» Material provided
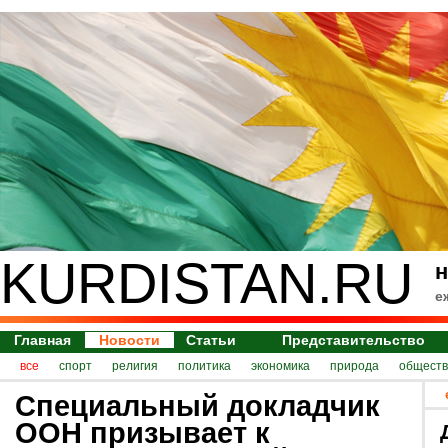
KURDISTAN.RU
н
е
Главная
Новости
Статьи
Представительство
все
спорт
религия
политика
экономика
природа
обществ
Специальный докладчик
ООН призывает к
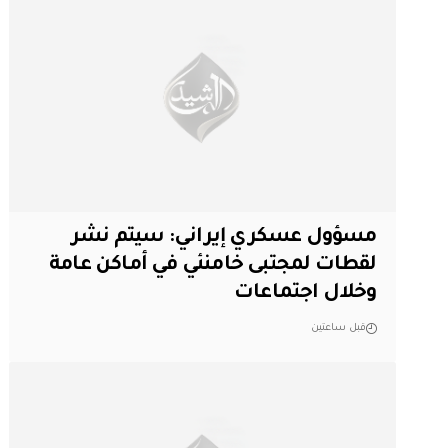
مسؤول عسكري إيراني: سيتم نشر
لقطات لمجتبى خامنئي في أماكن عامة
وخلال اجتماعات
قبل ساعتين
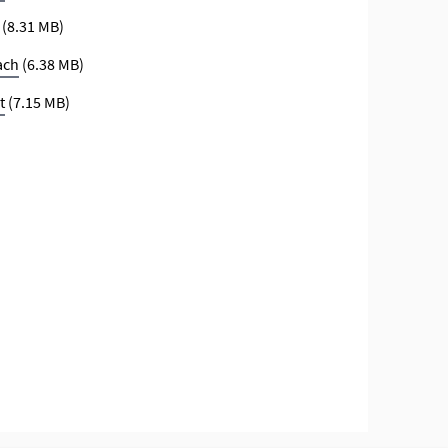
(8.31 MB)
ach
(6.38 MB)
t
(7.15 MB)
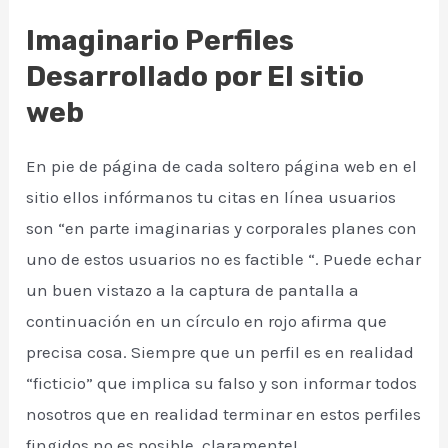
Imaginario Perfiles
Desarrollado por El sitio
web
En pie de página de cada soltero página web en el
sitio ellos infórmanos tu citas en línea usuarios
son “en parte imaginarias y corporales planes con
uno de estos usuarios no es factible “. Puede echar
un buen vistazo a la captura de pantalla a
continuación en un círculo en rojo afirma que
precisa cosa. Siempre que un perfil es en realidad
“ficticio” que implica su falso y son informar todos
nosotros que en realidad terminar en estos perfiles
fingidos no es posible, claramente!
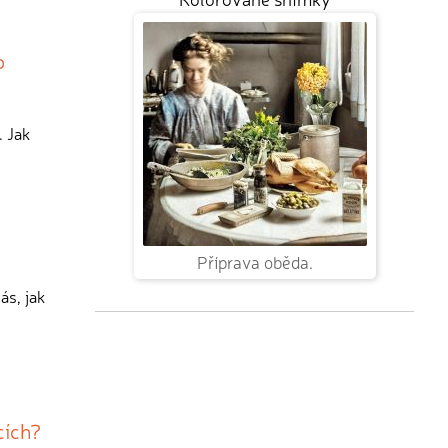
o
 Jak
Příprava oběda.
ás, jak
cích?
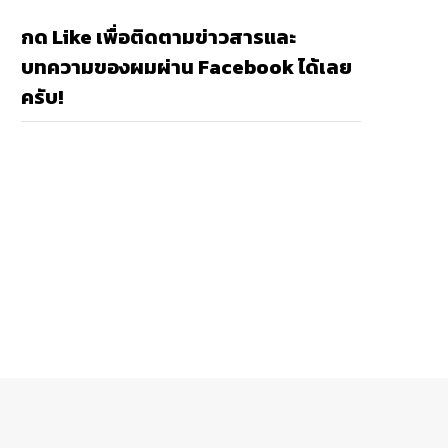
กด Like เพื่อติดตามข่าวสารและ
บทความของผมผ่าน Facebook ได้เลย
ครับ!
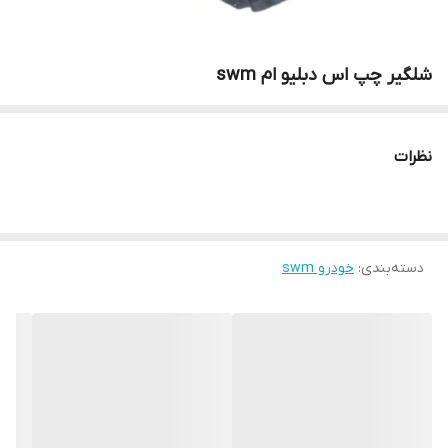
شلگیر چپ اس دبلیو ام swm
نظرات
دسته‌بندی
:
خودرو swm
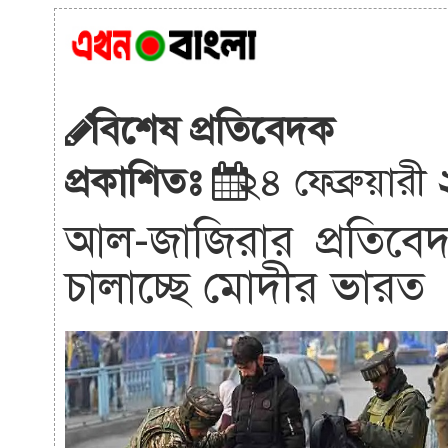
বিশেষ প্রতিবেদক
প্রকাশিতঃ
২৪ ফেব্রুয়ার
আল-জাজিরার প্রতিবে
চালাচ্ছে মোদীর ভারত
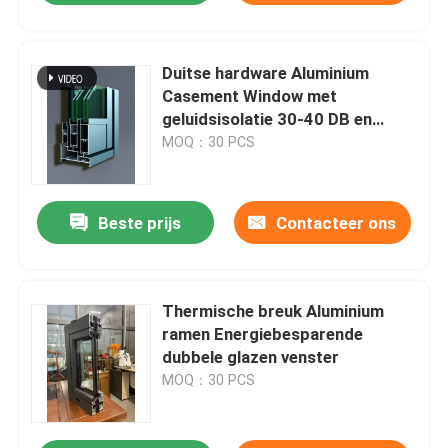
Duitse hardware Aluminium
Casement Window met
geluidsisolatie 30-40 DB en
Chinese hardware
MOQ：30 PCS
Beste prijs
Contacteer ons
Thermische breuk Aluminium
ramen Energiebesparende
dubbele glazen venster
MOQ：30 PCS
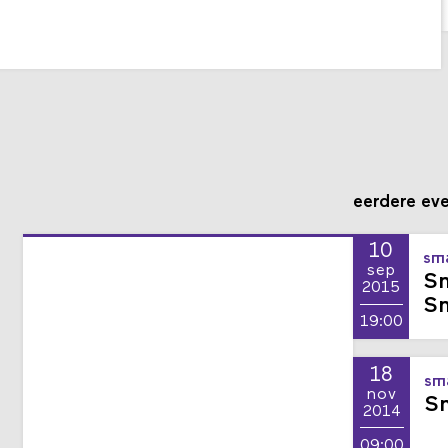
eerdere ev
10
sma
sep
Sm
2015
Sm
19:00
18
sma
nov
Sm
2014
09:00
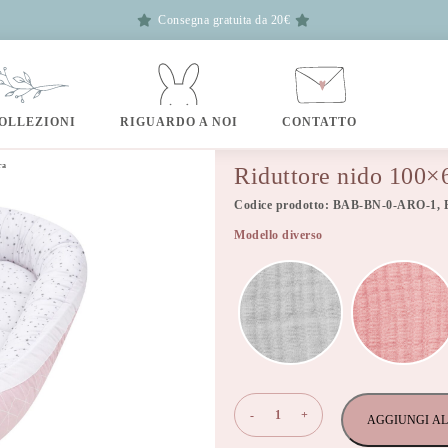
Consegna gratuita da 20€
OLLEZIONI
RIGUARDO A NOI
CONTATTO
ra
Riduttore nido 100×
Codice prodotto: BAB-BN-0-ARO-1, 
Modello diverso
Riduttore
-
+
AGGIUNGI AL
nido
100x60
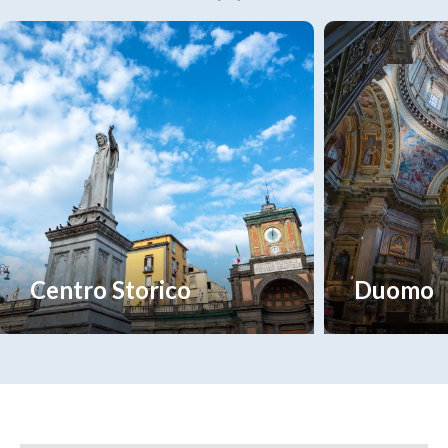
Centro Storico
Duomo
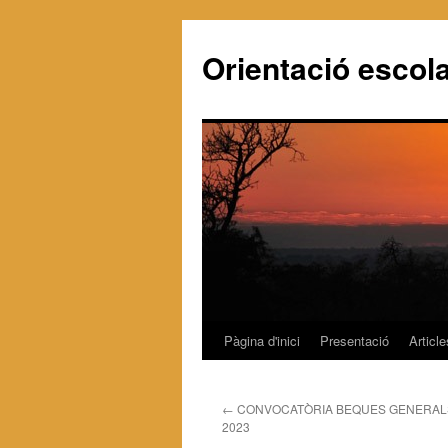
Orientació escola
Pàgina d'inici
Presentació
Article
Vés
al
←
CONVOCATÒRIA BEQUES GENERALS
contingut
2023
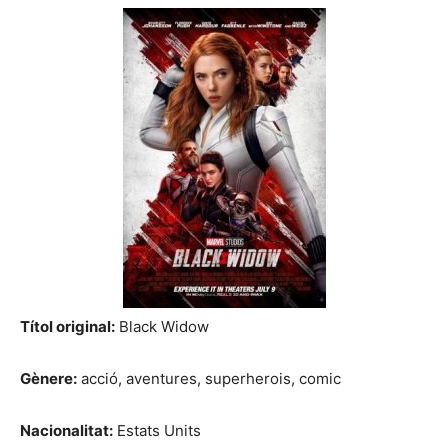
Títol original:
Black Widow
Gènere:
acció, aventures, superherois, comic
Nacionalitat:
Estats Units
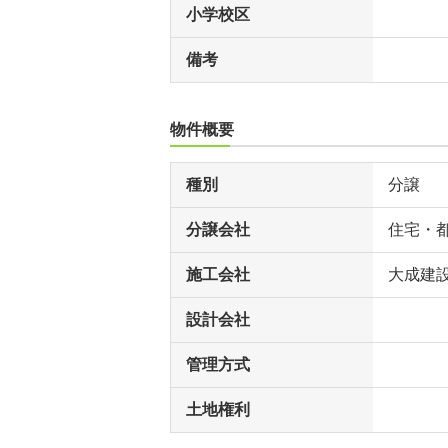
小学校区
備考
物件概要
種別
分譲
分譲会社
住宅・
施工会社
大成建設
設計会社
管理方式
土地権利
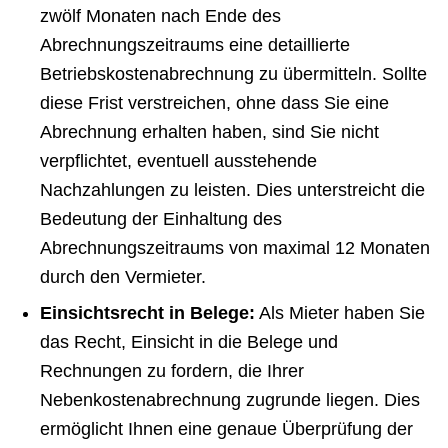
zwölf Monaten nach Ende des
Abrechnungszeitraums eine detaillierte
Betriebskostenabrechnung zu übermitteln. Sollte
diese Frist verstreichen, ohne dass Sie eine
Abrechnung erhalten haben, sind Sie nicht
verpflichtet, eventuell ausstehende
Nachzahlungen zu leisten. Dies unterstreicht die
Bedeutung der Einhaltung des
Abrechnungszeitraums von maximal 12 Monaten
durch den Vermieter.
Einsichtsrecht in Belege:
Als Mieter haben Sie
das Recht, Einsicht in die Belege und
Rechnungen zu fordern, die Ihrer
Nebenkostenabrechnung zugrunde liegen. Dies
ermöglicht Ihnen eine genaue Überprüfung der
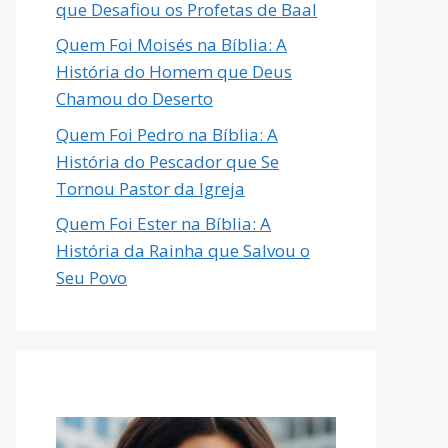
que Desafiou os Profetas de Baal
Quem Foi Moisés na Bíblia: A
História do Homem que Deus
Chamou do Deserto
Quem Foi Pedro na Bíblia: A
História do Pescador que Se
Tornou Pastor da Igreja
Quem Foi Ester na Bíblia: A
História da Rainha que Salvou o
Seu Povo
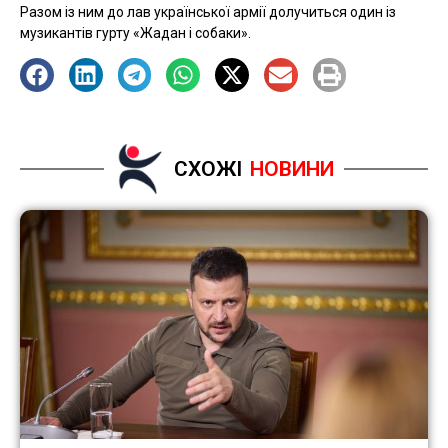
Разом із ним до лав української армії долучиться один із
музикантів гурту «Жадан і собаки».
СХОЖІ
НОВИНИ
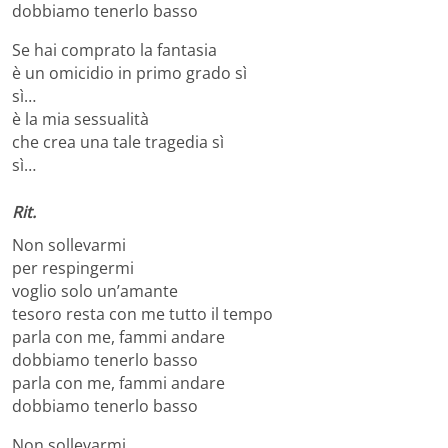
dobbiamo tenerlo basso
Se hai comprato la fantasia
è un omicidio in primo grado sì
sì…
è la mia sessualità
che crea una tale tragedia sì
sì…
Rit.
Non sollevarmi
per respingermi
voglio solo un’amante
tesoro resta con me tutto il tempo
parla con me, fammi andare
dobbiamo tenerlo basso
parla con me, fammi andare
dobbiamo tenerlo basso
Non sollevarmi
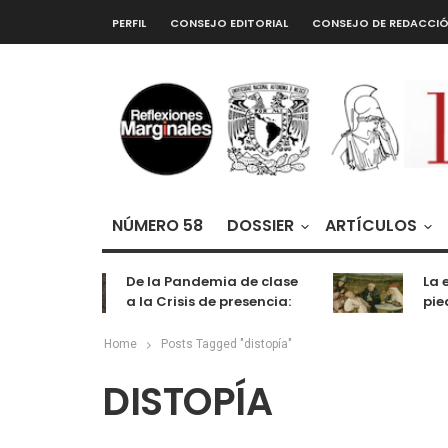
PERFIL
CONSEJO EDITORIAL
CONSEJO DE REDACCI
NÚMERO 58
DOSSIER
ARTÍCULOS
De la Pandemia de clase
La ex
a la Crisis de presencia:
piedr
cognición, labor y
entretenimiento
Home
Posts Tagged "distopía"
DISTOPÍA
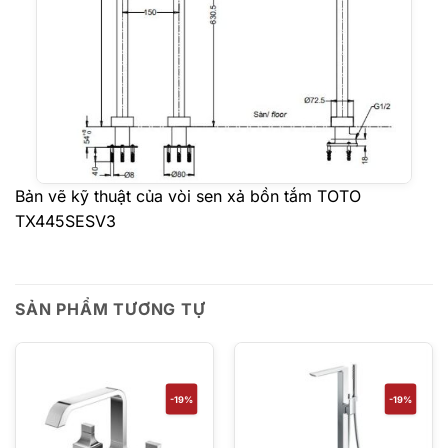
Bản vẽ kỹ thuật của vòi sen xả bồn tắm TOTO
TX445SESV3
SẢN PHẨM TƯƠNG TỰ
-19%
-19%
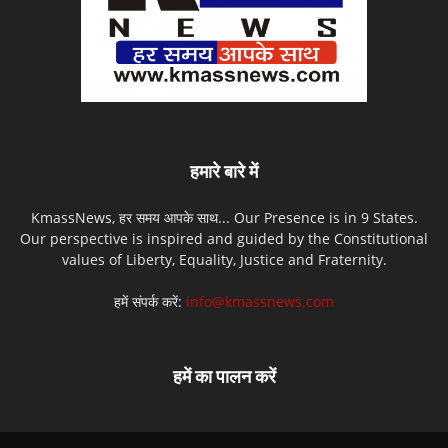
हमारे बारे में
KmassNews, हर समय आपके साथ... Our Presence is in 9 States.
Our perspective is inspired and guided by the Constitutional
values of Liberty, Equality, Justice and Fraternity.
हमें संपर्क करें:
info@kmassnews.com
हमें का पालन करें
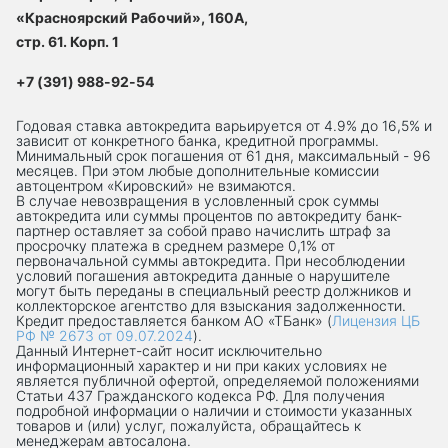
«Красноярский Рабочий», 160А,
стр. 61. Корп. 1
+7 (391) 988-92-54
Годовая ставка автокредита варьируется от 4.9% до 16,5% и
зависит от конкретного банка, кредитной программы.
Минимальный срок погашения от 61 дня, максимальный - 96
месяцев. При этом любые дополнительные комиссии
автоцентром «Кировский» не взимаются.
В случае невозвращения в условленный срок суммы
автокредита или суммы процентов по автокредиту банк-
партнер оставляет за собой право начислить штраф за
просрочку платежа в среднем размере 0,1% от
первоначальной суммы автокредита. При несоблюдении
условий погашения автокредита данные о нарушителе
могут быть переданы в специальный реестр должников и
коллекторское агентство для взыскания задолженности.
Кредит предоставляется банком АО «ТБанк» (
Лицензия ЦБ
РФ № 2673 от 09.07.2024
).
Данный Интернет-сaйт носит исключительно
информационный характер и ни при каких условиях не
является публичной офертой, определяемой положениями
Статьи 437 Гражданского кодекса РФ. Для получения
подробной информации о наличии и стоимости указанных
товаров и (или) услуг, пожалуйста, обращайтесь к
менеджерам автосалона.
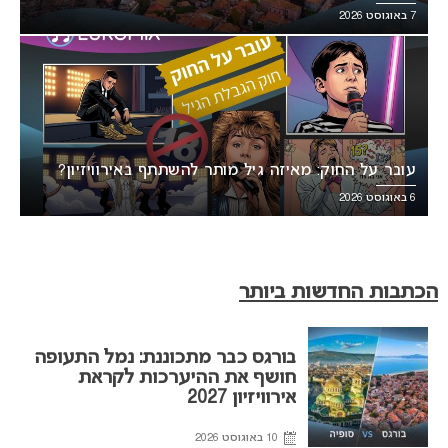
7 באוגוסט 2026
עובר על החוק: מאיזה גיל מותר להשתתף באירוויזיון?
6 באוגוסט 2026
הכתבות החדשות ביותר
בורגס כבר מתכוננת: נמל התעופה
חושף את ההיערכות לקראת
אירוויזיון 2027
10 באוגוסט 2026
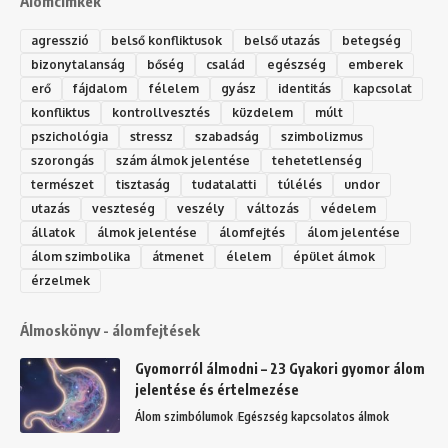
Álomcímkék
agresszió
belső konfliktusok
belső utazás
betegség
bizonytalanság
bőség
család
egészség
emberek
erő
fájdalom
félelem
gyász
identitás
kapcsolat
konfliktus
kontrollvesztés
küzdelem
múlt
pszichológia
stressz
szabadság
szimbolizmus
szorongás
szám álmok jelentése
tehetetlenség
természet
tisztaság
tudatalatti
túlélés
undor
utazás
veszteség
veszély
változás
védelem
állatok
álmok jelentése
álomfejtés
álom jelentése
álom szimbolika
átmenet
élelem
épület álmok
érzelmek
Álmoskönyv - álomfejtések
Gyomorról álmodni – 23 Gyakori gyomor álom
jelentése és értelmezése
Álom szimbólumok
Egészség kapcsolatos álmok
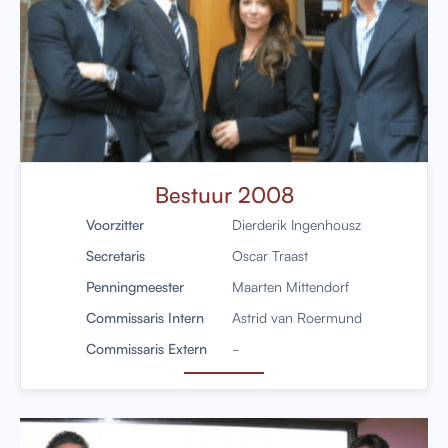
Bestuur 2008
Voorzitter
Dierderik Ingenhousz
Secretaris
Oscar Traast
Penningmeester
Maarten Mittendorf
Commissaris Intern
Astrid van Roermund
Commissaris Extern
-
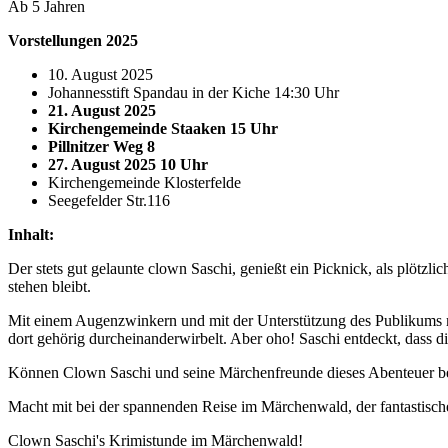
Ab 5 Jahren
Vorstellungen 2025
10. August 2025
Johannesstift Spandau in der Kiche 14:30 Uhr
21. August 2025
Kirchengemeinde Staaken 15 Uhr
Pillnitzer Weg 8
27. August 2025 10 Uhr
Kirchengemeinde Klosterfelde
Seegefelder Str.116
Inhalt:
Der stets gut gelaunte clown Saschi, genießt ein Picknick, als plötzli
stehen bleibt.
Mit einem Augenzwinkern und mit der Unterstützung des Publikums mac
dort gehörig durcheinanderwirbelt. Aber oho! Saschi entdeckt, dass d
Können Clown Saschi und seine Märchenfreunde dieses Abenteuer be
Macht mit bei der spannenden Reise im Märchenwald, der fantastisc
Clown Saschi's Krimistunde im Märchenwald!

» Activity
All lines above that include the word "estos" should be located and copied.

» Answer to the exercise
uno de estos usuarios no es factible “. Puede echar
nosotros que en realidad terminar en estos perfiles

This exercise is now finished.